Dear Coleen
I’ve been married for four years and dated my husband for a year before we tied the knot. I had no doubts at all about marrying him – we seemed to be the perfect fit and it felt very passionate and exciting at the time.
However, as the months and years have gone on, I’ve started to question whether I did the right thing and that perhaps we rushed into marriage too quickly.
We’re actually very different people and, I’m sorry to say, he’s very boring. I’m a very go-getting person and I’m always trying to push us to try new things and just enjoy life a bit more, but he hates breaking out of his comfort zone.
To be frank, the whole marriage feels like a huge disappointment.
I’ve recently met another guy I really clicked with and find him so attractive. We haven’t slept together or even admitted how we feel (he’s married too), but there’s incredible chemistry between us.
He’s been away for a couple of weeks with his family and I’ve really missed him, to the point where I’m considering telling him how I feel.
I could really do with some advice.
Coleen says
You sound bored and I think the way you feel about this man probably has a lot to do with what he represents to you, which is passion and excitement – basically, what’s missing in your marriage.
You don’t need me to point out the obvious, but I’ll do it anyway – you’re both married and it sounds like he also has kids, so starting something is a very big deal.

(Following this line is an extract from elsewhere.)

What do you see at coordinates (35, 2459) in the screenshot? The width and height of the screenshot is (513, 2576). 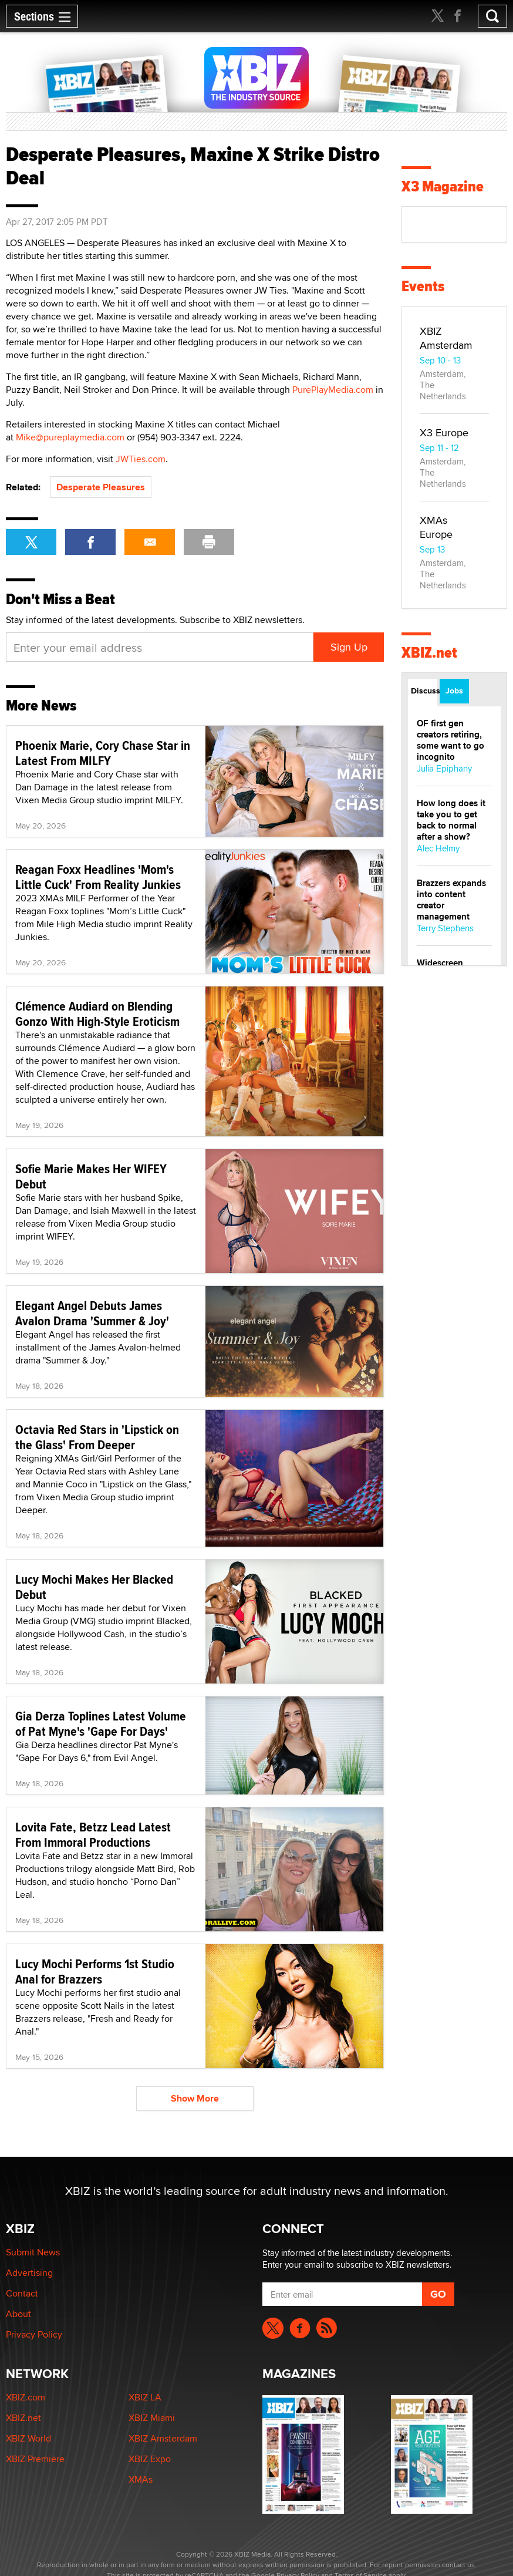 I see `XBIZ Premiere` at bounding box center [35, 2459].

Before you do anything with this guy – or anyone else for that matter – give some proper thought to your marriage. Things aren’t working, but is it really just down to your husband? Why aren’t you close any more? Have you stopped communicating with each other? Can you find a way back to capturing how you felt when you first got together?
You loved him and fancied him enough to marry him only four years ago and had absolutely no doubts when you walked down the aisle.
So, I would put some effort into your marriage before throwing in the towel and you have to start by being honest with your husband.